REQUIREMENT
Below are some records. How many of their lines contain the string "mówili"? Give the number only.

SUPPLIED INFORMATION
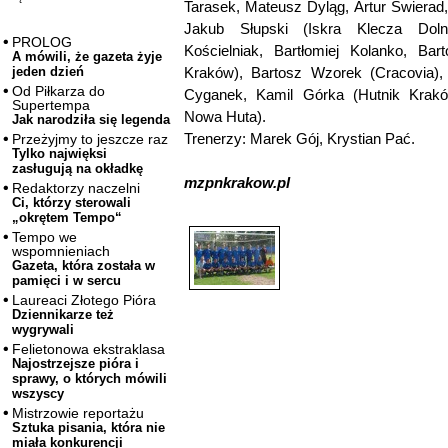
Tarasek, Mateusz Dyląg, Artur Świerad
Jakub Słupski (Iskra Klecza Dol
PROLOG
Kościelniak, Bartłomiej Kolanko, Bar
A mówili, że gazeta żyje
Kraków), Bartosz Wzorek (Cracovia),
jeden dzień
Od Piłkarza do
Cyganek, Kamil Górka (Hutnik Krakó
Supertempa
Nowa Huta).
Jak narodziła się legenda
Trenerzy: Marek Gój, Krystian Pać.
Przeżyjmy to jeszcze raz
Tylko najwięksi
zasługują na okładkę
mzpnkrakow.pl
Redaktorzy naczelni
Ci, którzy sterowali
„okrętem Tempo“
Tempo we
wspomnieniach
Gazeta, która została w
pamięci i w sercu
Laureaci Złotego Pióra
Dziennikarze też
wygrywali
Felietonowa ekstraklasa
Najostrzejsze pióra i
sprawy, o których mówili
wszyscy
Mistrzowie reportażu
Sztuka pisania, która nie
miała konkurencji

REPLY TO THE TASK
2